→ Work item
Copy out all of the lines below exactly; the pictures do not belong in the copy.

(Dataset entries)
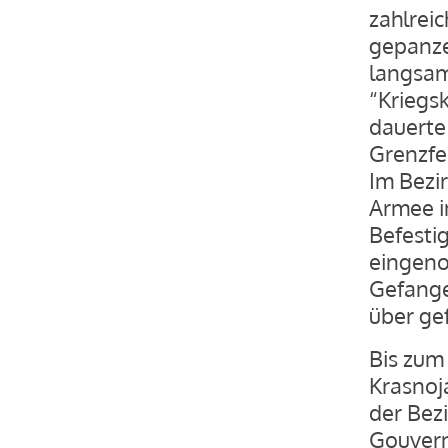
zahlrei
gepanze
langsam
“Kriegs
dauerte 
Grenzfe
Im Bezir
Armee i
Befesti
eingeno
Gefange
über ge
Bis zum 
Krasnoja
der Bez
Gouvern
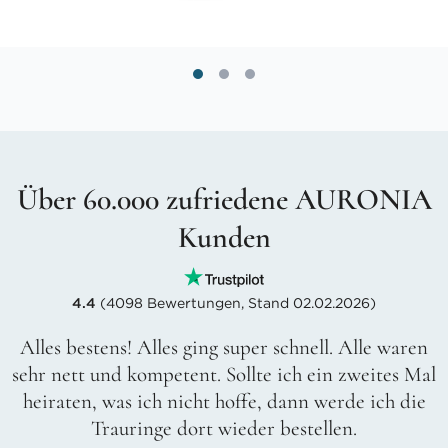
Über 60.000 zufriedene AURONIA
Kunden
4.4
(4098 Bewertungen, Stand 02.02.2026)
Alles bestens! Alles ging super schnell. Alle waren
sehr nett und kompetent. Sollte ich ein zweites Mal
heiraten, was ich nicht hoffe, dann werde ich die
Trauringe dort wieder bestellen.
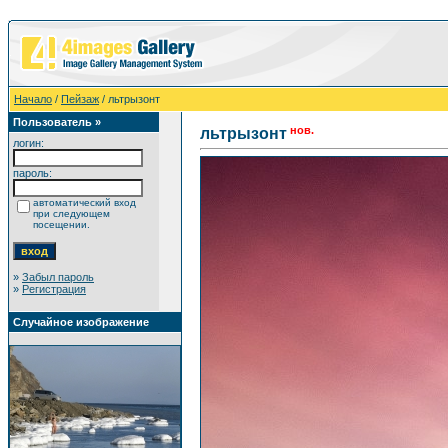
Начало
/
Пейзаж
/ льтрызонт
Пользователь »
нов.
льтрызонт
логин:
пароль:
автоматический вход
при следующем
посещении.
»
Забыл пароль
»
Регистрация
Случайное изображение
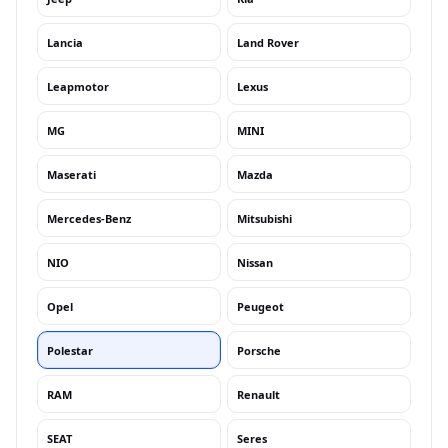
Lancia
Land Rover
Leapmotor
Lexus
MG
MINI
Maserati
Mazda
Mercedes-Benz
Mitsubishi
NIO
Nissan
Opel
Peugeot
Polestar
Porsche
RAM
Renault
SEAT
Seres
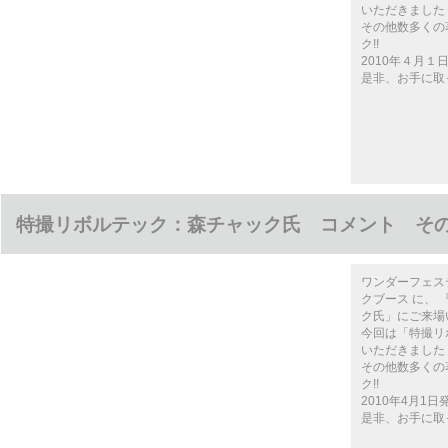
いただきました
その他数多くの
ク!!
2010年４月１日
是非、お手に取
特撮リボルテック：森チャック氏 コメント その
ワンダーフェステ
クブース に、
ク氏」にご来場
今回は「特撮リ
いただきました
その他数多くの
ク!!
2010年4月1日発
是非、お手に取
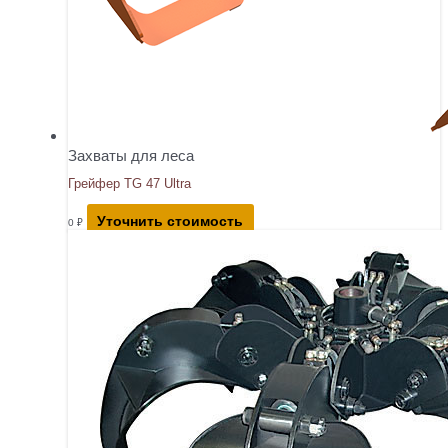
Захваты для леса
Грейфер TG 47 Ultra
Уточнить стоимость
0
₽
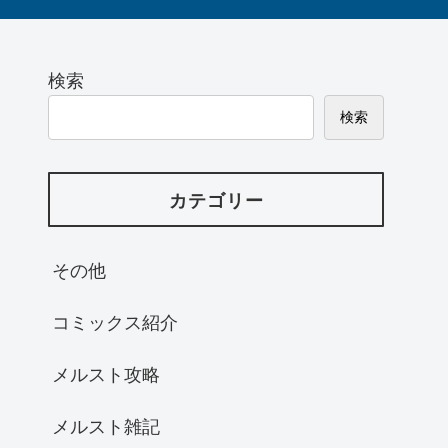
検索
検索
カテゴリー
その他
コミックス紹介
メルスト攻略
メルスト雑記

→ Expected answer
zahlrei
gepanze
langsam
“Kriegs
dauerte 
Grenzfe
Im Bezir
Armee i
Befesti
eingeno
Gefange
über ge
Bis zum 
Krasnoja
der Bez
Gouvern
Über 60.000 zufriedene AURONIA
Kunden
4.4
(4098 Bewertungen, Stand 02.02.2026)
Alles bestens! Alles ging super schnell. Alle waren
sehr nett und kompetent. Sollte ich ein zweites Mal
heiraten, was ich nicht hoffe, dann werde ich die
Trauringe dort wieder bestellen.
Начало
/
Пейзаж
/ льтрызонт
Пользователь »
нов.
льтрызонт
логин:
пароль:
автоматический вход
при следующем
посещении.
»
Забыл пароль
»
Регистрация
Случайное изображение
Lancia
Land Rover
Leapmotor
Lexus
MG
MINI
Maserati
Mazda
Mercedes-Benz
Mitsubishi
NIO
Nissan
Opel
Peugeot
Polestar
Porsche
RAM
Renault
SEAT
Seres
いただきました
その他数多くの
ク!!
2010年４月１日
是非、お手に取
特撮リボルテック：森チャック氏 コメント その
ワンダーフェステ
クブース に、
ク氏」にご来場
今回は「特撮リ
いただきました
その他数多くの
ク!!
2010年4月1日発
是非、お手に取
Захваты для леса
Грейфер TG 47 Ultra
Уточнить стоимость
0
₽
検索
検索
カテゴリー
その他
コミックス紹介
メルスト攻略
メルスト雑記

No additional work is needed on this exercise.